The expedition was a success despite facing unexpectedly warm and wet conditions and provided a perfect training experience to prepare the team for the ski to the North Pole re-scheduled for April 2023…
On March 18th 2023, just a few weeks before travelling to the Arctic Ocean to start our ski journey to the North Pole, the team received the disappointing news that – once again – the season would not be taking place, this time for reasons of environmental protection. Undaunted, a recast team of Edel, Felicity, Julie, Andrea and Laura (with Emma and Bel in support) quickly rallied to a new plan, setting out on a ski traverse of remote Drangajokull, Iceland’s northernmost glacier. They successfully collected snow samples and a raft of valuable snow, ice and atmospheric data from five different locations across the glacier.
The intention remains to complete the B.I.G. project by skiing across Arctic Ocean sea ice next year to undertake planned sea ice research.
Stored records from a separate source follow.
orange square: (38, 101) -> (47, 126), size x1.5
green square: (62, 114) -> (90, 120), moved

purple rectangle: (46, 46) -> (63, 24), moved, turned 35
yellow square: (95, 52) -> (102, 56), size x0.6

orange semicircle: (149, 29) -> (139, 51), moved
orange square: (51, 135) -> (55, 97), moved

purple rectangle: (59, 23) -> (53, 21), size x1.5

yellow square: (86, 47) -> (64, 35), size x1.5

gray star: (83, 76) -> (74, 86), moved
The journey will feature the same landscape of pack ice, the same challenges of pressure ridges and polar bear encounters as well as traversing some of the most scientifically interesting ice in the Arctic – just not at the precise location of the Geographic North Pole.
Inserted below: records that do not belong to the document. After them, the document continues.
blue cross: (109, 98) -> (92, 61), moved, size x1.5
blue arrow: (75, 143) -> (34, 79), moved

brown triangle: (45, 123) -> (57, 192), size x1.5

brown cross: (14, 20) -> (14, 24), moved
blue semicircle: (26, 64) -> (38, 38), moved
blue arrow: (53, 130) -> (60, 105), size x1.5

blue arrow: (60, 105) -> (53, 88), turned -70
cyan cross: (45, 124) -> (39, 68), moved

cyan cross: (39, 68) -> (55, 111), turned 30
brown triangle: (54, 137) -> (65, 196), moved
Combining data collected by the team in Iceland and Svalbard over the last 2 years with the data we intend to collect from the Arctic Ocean next year, the B.I.G. North Pole project will deliver a pan-Arctic insight that is far more ambitious in its scope than we would ever have dared plan from the outset.
The B.I.G. North Pole Expedition was all about using our last opportunities to access the Arctic Ocean to collect vital sea ice data – and sadly, it seems that our fears were well-founded. We’d like to thank sponsors, partners and supporters for your continued confidence in us and in the project as it evolves.
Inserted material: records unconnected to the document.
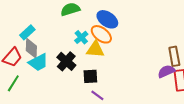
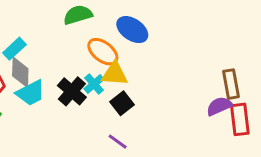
orange ellipse: (101, 34) -> (103, 52), moved
cyan cross: (81, 37) -> (94, 84), moved
black square: (90, 76) -> (122, 103), moved, turned -35

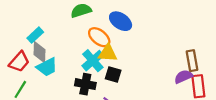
cyan cross: (94, 84) -> (93, 61), size x1.5
black cross: (72, 91) -> (85, 84), moved, turned -30
black square: (122, 103) -> (113, 75), turned -35

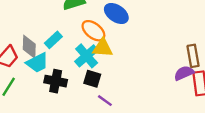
cyan rectangle: (35, 35) -> (53, 40), moved
black square: (113, 75) -> (92, 79), moved
black cross: (85, 84) -> (56, 81), moved

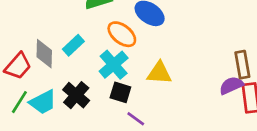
yellow triangle: (103, 48) -> (159, 73), moved
cyan trapezoid: (37, 63) -> (43, 102), moved
black cross: (56, 81) -> (76, 95), turned 30

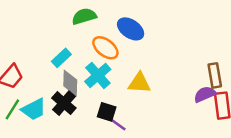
gray diamond: (44, 54) -> (70, 83), moved
black square: (120, 92) -> (107, 112), moved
The B.I.G. expedition team was created by British polar explorer, Felicity Aston MBE. Gathered via social media during the virtual era of covid, the team are six women with a broad range of skill sets and life experiences. What they have in common is a desire to give back, while simultaneously pushing themselves and encouraging others.
The team are each accomplished adventurers but none – bar Felicity – have ever embarked on an expedition like this. The expedition serves to prove that everyone has a valuable part to play in the global effort to create a better future for our planet.
This group of strong women have my full support in what they are setting out to achieve, particularly in conducting crucial research about the state of ice around the polar cap.
During my lifetime I have seen the impact of climate change, with increased forest fires, flooding, rising temperatures and sea levels rising at their fastest rate for 2,000 years. We are facing a climate emergency and my generation will be judged by subsequent ones on how it responds. We have got to push for change, with government’s key in making essential policy changes. We all have a part to play in saving the planet. I want there to be a healthy natural world for my children and grandchildren to enjoy. I commend the B.I.G North Pole team for the way they are highlighting this urgent issue and making people stop and think.